Zachs rates Apple a sell as of April 11. If there’s a market rally, however, that recommendation could change.
Bernard Zambonin Wants To Wait
Bernard Zambonin of TipRanks wrote that it’s not a good idea to buy the dip on Apple. His reasoning is that Apple is perhaps in the worst position possible in light of the huge tariffs placed on goods from China.
The possibility of seeing materials costs double practically overnight means, in Zambonin’s opinion, that Apple is facing nearly insurmountable headwinds at worst and long-term uncertainty at best.
Wait for More Certainty, Says Mohit Oberoi
Mohit Oberoi of Barchart noted that Apple is typically somewhat defensive, falling less than other tech stocks, even in turbulent times. However, Apple was negatively impacted by the tariff announcement even more than other tech titans, probably because of its reliance on Chinese materials and production.
As of April 9, Apple stock was down almost 20% from the previous week.
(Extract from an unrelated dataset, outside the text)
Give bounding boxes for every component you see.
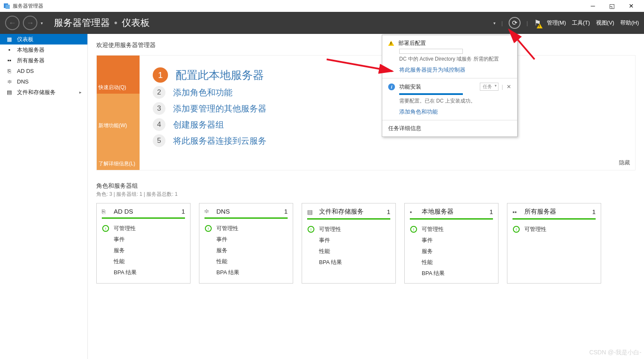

Oberoi cited the uncertainty over the future of tariffs as a reason to refrain from buying the dip in Apple right now.
The tariff-driven rout of the market over the first few days of April has produced a lot of opportunities to buy the dip in many different sectors. The consensus seems to be that as far as the tech sector in general — and Apple in particular — is concerned, investors would be prudent to wait.